> [Exercise details]: Every entry below should be printed exactly, without its images.

> [The input]:
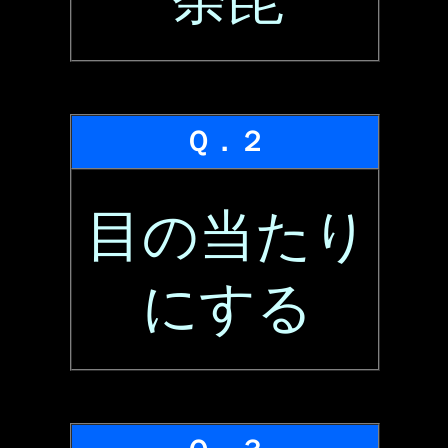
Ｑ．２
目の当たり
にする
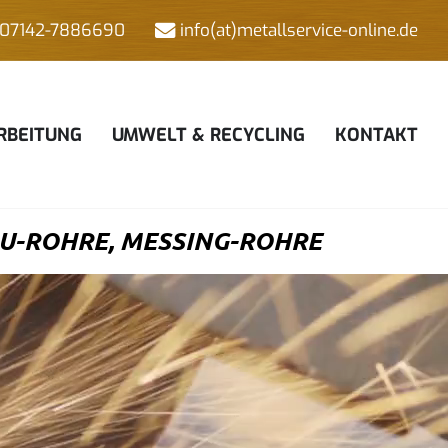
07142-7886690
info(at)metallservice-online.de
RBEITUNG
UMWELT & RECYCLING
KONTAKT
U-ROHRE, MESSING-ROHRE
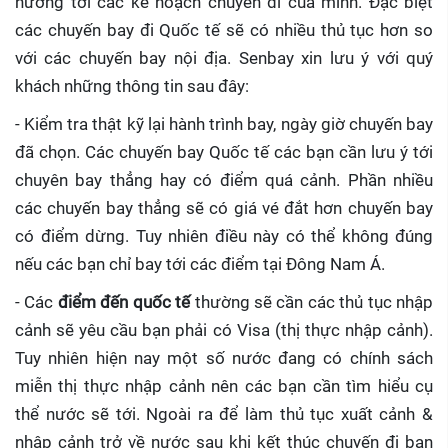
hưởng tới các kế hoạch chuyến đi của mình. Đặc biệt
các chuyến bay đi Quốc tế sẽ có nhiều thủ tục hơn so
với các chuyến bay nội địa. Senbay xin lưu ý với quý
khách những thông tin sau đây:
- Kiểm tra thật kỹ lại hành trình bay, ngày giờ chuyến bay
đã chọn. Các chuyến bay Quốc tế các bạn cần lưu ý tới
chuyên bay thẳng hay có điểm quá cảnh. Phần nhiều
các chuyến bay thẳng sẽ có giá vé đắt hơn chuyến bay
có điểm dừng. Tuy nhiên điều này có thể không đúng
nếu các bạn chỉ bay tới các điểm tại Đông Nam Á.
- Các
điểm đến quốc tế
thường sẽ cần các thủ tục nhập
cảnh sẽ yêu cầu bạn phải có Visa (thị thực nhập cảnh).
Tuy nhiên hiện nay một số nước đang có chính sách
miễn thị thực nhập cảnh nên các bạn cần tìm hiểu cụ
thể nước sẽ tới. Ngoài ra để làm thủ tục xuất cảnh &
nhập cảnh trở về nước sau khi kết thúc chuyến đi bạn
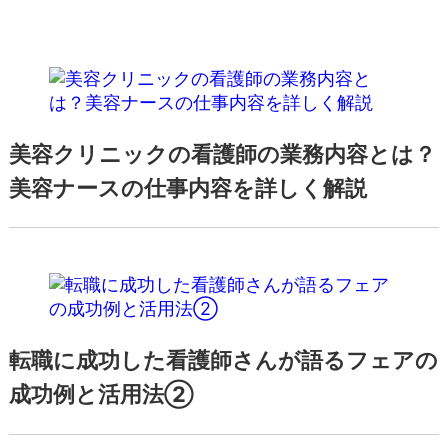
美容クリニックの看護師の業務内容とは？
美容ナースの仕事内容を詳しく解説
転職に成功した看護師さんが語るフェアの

> [Solution to this problem]:
Ｑ．２
目の当たり
にする
07142-7886690
info(at)metallservice-online.de
RBEITUNG
UMWELT & RECYCLING
KONTAKT
U-ROHRE, MESSING-ROHRE
hưởng tới các kế hoạch chuyến đi của mình. Đặc biệt
các chuyến bay đi Quốc tế sẽ có nhiều thủ tục hơn so
với các chuyến bay nội địa. Senbay xin lưu ý với quý
khách những thông tin sau đây:
- Kiểm tra thật kỹ lại hành trình bay, ngày giờ chuyến bay
đã chọn. Các chuyến bay Quốc tế các bạn cần lưu ý tới
chuyên bay thẳng hay có điểm quá cảnh. Phần nhiều
các chuyến bay thẳng sẽ có giá vé đắt hơn chuyến bay
có điểm dừng. Tuy nhiên điều này có thể không đúng
nếu các bạn chỉ bay tới các điểm tại Đông Nam Á.
- Các
điểm đến quốc tế
thường sẽ cần các thủ tục nhập
cảnh sẽ yêu cầu bạn phải có Visa (thị thực nhập cảnh).
Tuy nhiên hiện nay một số nước đang có chính sách
miễn thị thực nhập cảnh nên các bạn cần tìm hiểu cụ
thể nước sẽ tới. Ngoài ra để làm thủ tục xuất cảnh &
nhập cảnh trở về nước sau khi kết thúc chuyến đi bạn
美容クリニックの看護師の業務内容とは？
美容ナースの仕事内容を詳しく解説
転職に成功した看護師さんが語るフェアの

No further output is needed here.